The problem is, I think I've learned not to say what I want to say.



When I was younger, I not only blurted out every magnificent thing that came into my head, but I was encouraged to do so. My mother thought it was the best way to let me express my freedom as an individual. I was invited to speak my mind and my mom endlessly engaged me in thoughtful, provacative and often silly conversations on the most benign topics. This practice of exchange came back to haunt her in the 80s when I was a teenager and she was no longer keen on my freedom or my individuality and had long since tired of my provocation. Train. Station.



Later, my friends and co-workers egged me on. Friends, I think because many of them were too repressed to say what they wanted to say, thrilled at my willingness to scream the virtues of shaven hair at our prim all-girls college prep. Co-workers reveled in my multi-page memos on why I shouldn't serve coffee to clients, something I do for myself these days, so as not to be a total hypocrite.

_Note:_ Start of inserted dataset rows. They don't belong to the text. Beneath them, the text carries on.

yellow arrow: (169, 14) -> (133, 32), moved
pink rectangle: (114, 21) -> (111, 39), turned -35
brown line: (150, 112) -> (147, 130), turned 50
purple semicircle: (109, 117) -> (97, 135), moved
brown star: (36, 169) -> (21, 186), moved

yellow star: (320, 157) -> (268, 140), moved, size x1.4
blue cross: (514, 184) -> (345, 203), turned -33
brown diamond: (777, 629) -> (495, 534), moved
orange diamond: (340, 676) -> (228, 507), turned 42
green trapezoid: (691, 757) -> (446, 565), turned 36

Freed from the chains of social constraint on my teenage and twenty-something self (most of which I had ignored anyway) I embraced the full volume of my 30s wit and wisdom. I had opinions on every single thing and you heard them whether you cared to or not. I got a lot of attention that way, and if it was negative I was too busy blasting away to know it or care.

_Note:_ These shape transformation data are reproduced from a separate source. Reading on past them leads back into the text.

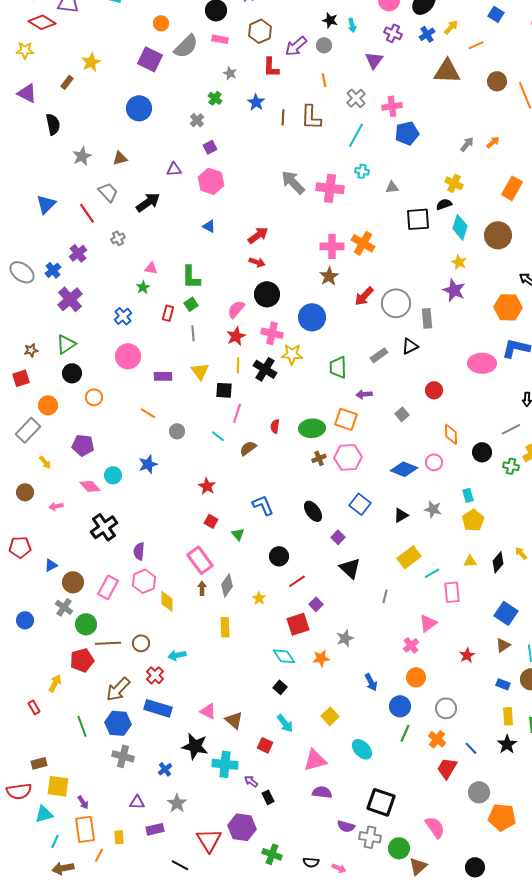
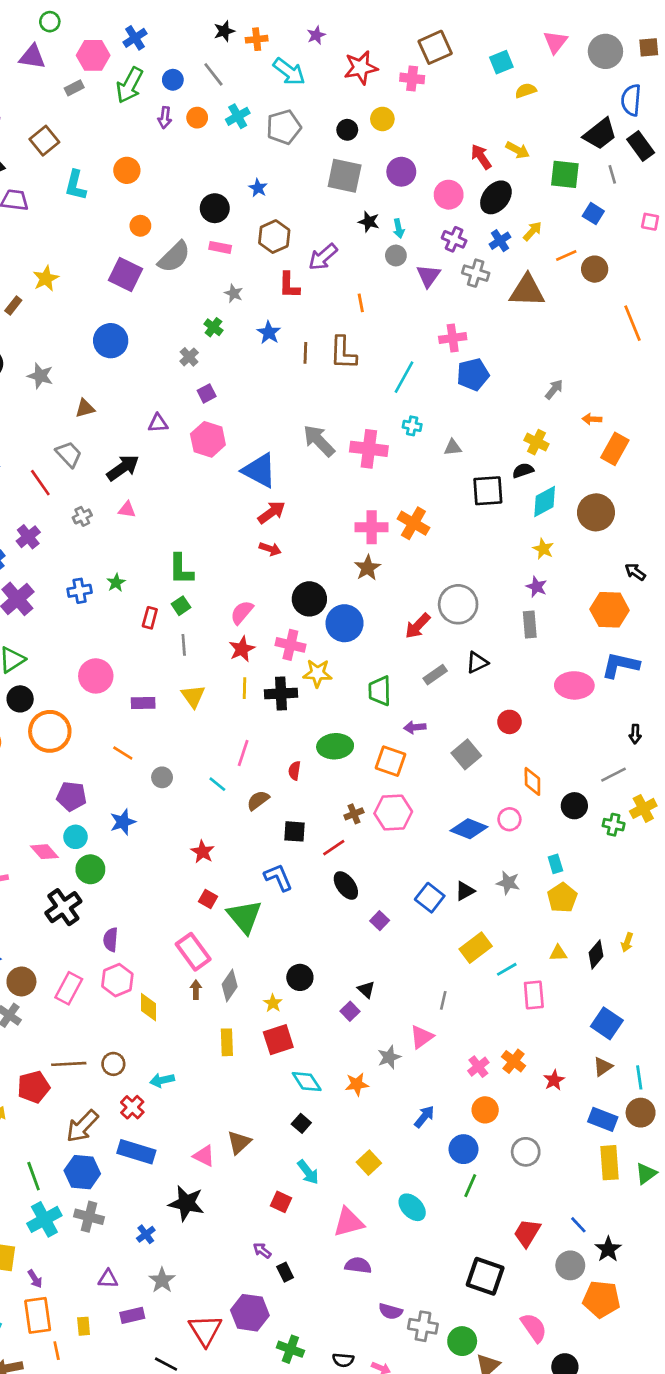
gray circle: (324, 45) -> (396, 256), moved
brown circle: (497, 81) -> (595, 269), moved
gray cross: (356, 98) -> (476, 273), moved, turned -30
orange arrow: (493, 142) -> (592, 419), moved, turned -136
gray star: (82, 156) -> (40, 376), moved, turned -30
blue triangle: (209, 226) -> (259, 470), moved, size x2.0
cyan diamond: (460, 227) -> (545, 502), turned 45
pink triangle: (151, 268) -> (127, 510), moved
purple star: (454, 290) -> (537, 587), size x0.7
black circle: (267, 294) -> (309, 599), moved
red arrow: (364, 296) -> (418, 626), moved
blue cross: (123, 316) -> (80, 591), moved, turned 30
gray rectangle: (427, 318) -> (530, 625), moved
black cross: (265, 369) -> (281, 694), turned -35
black square: (224, 390) -> (295, 831), moved
orange circle: (94, 397) -> (50, 731), size x1.8
gray square: (402, 414) -> (466, 754), size x1.5
green ellipse: (312, 428) -> (335, 746), moved
purple pentagon: (83, 445) -> (71, 796), moved
blue square: (360, 504) -> (430, 898), moved
green triangle: (238, 534) -> (244, 917), size x2.0
yellow arrow: (521, 553) -> (627, 942), turned -120
black circle: (279, 556) -> (300, 977), moved
black triangle: (350, 568) -> (366, 990), moved, size x0.6
red line: (297, 581) -> (334, 848), moved
pink triangle: (428, 623) -> (422, 1037), moved
green circle: (86, 624) -> (90, 869), moved
red square: (298, 624) -> (278, 1040), moved
blue arrow: (371, 682) -> (424, 1117), turned -114
blue rectangle: (503, 684) -> (603, 1119), size x1.5
yellow rectangle: (508, 716) -> (610, 1163), size x1.4
brown triangle: (234, 720) -> (239, 1142), moved, turned 36
orange cross: (437, 739) -> (514, 1061), moved
black star: (507, 744) -> (608, 1249), moved
blue line: (471, 748) -> (578, 1225), moved
cyan cross: (225, 764) -> (44, 1219), moved, turned -35
black square: (381, 802) -> (485, 1276), moved
pink semicircle: (435, 827) -> (534, 1328), moved
orange line: (99, 855) -> (57, 1351), turned -40

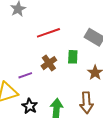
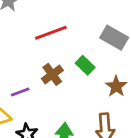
green rectangle: (73, 57) -> (85, 65), turned -48

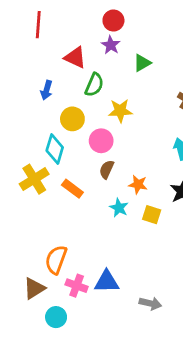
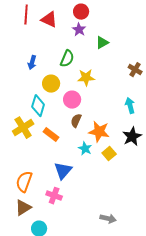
red triangle: (75, 57) -> (49, 20), moved
orange star: (138, 185) -> (99, 132), size x1.5
yellow square: (152, 215) -> (109, 154), turned 32
orange semicircle: (56, 260) -> (24, 182), moved
blue triangle: (107, 282) -> (63, 171), moved, turned -48
pink cross: (77, 286) -> (54, 196), moved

But now inching ever closer to the stands where the polyester print sweater brigade awaits my enrollment I find I'm less inclined. I find other folks who always have an air of authority seem immature and impatient to me. Was I those things? I see others who are opinionated well beyond their scope of expertise, or even exposure, and think, 'You look like a fool.' Was I so foolish? I'm eager to respond to things that I think require hastened attention, but I've found that if I sit back and wait the urgency dissipates. Was I always jumping the gun?



I've found I'm richer and more satisfied as a listener than a speaker. I find that even when the incompetence of others frustrates and slows me I can get past that and not feel afterwards that I've put on yet another lavish display of bull-in-china, the Carmen edition. I still feel that I'm better at an awful lot of stuff than other people, but I'm doing every thing I can to inform that arrogance with the experience of finding others' talents valuable and interesting and worthwile.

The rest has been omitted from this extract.